This is the official repository for the **[Detect Anything 3D in the Wild](https://arxiv.org/abs/2504.07958)**, a promptable 3D detection foundation model capable of detecting any novel object under arbitrary camera configurations using only monocular inputs

## 📖 Table of Contents

- [📌 TODO](#-todo)
- [🚀 Getting Started](#-getting-started)
- [Step 1: Create Environment](#step-1-create-environment)
- [Step 2: Install Dependencies](#step-2-install-dependencies)
- [📦 Checkpoints](#-checkpoints)
- [📁 Dataset Preparation](#-dataset-preparation)
- [🏋️‍♂️ Training](#️-training)
- [🔍 Inference](#-inference)
- [🌐 Launch Online Demo](#-launch-online-demo)
- [📚 Citation](#-citation)

## 📌 TODO

### ✅ Done
- Release full code
- Provide training and inference scripts
- Release the model weights

### 🛠️ In Progress
- **TODO**: Provide full conversion scripts for constructing DA3D locally
- **TODO**: Simplify the inference process
- **TODO**: Provide a tutorial for creating customized datasets and finetuning

## 🚀 Getting Started

### Step 1: Create Environment

```
conda create -n detany3d python=3.8
conda activate detany3d
```

---

### Step 2: Install Dependencies

#### ✅ (1) Install [Segment Anything (SAM)](https://github.com/facebookresearch/segment-anything)

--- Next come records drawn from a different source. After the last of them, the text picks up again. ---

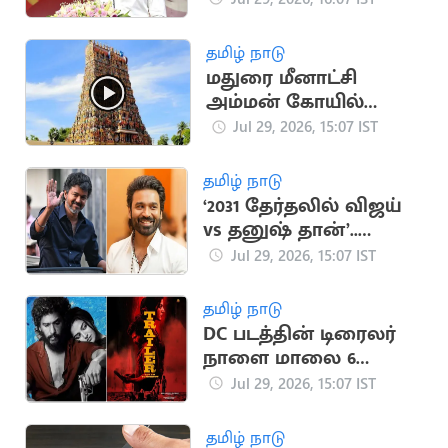
ஆதவ் அர்ஜுனா
தமிழ் நாடு
மதுரை மீனாட்சி
அம்மன் கோயில்
நிலமோசடி.. 19 பேர் மீது
Jul 29, 2026, 15:07 IST
வழக்கு
தமிழ் நாடு
‘2031 தேர்தலில் விஜய்
vs தனுஷ் தான்’..
விஜயின் ஜோதிடர்
Jul 29, 2026, 15:07 IST
கணிப்பு
தமிழ் நாடு
DC படத்தின் டிரைலர்
நாளை மாலை 6
மணிக்கு ரிலீஸ்
Jul 29, 2026, 15:07 IST
தமிழ் நாடு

Follow the official instructions to install SAM and download its checkpoints.

#### ✅ (2) Install [UniDepth](https://github.com/lpiccinelli-eth/UniDepth)

Follow the UniDepth setup guide to compile and install all necessary packages.

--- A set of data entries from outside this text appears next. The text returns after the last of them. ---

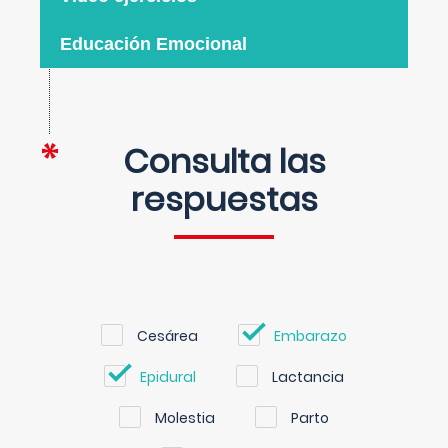
Educación Emocional
Consulta las
respuestas
Cesárea
Embarazo
Epidural
Lactancia
Molestia
Parto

#### ✅ (3) Clone and configure [GroundingDINO](https://github.com/IDEA-Research/GroundingDINO)

```
git clone https://github.com/IDEA-Research/GroundingDINO.git
cd GroundingDINO
pip install -e .
```

> 👉 The exact dependency versions are listed in our `requirements.txt`

## 📦 Checkpoints

Please download third-party checkpoints from the following sources:

- **SAM checkpoint**: Please download `sam_vit_h.pth` from the official [SAM GitHub Releases](https://github.com/facebookresearch/segment-anything)
- **UniDepth / DINO checkpoints**: Available via [Google Drive](https://drive.google.com/drive/folders/17AOq5i1pCTxYzyqb1zbVevPy5jAXdNho?usp=drive_link)

```
detany3d_private/
├── checkpoints/
│ ├── sam_ckpts/
│ │ └── sam_vit_h.pth
│ ├── unidepth_ckpts/
│ │ └── unidepth.pth
│ ├── dino_ckpts/
│ │ └── dino_swin_large.pth
│ └── detany3d_ckpts/
│ └── detany3d.pth
```

> GroundingDINO's checkpoint should be downloaded from its [official repo](https://github.com/IDEA-Research/GroundingDINO) and placed as instructed in their documentation.

## 📁 Dataset Preparation

The `data/` directory should follow the structure below:

```
data/
├── DA3D_pkls/ # DA3D processed pickle files
├── kitti/
│ ├── test_depth_front/
│ ├── ImageSets/
│ ├── training/
│ └── testing/
├── nuscenes/
| ├── nuscenes_depth/
│ └── samples/
├── 3RScan/
│ └── / # e.g., 10b17940-3938-...
├── hypersim/
| ├── depth_in_meter/
│ └── ai_XXX_YYY/ # e.g., ai_055_009
├── waymo/
│ └── kitti_format/ # KITTI-format data for Waymo
│ ├── validation_depth_front/
│ ├── ImageSets/
│ ├── training/
│ └── testing/
├── objectron/
│ ├── train/
│ └── test/
├── ARKitScenes/
│ ├── Training/
│ └── Validation/
├── cityscapes3d/
│ ├── depth/
│ └── leftImg8bit/
├── SUNRGBD/
│ ├── realsense/
│ ├── xtion/
| ├── kv1/
│ └── kv2/
```

> The download for `kitti`, `nuscenes`, `hypersim`, `objectron`, `arkitscenes`, and `sunrgbd` follow the [Omni3D](https://github.com/facebookresearch/omni3d) convention. Please refer to the Omni3D repository for details on how to organize and preprocess these datasets.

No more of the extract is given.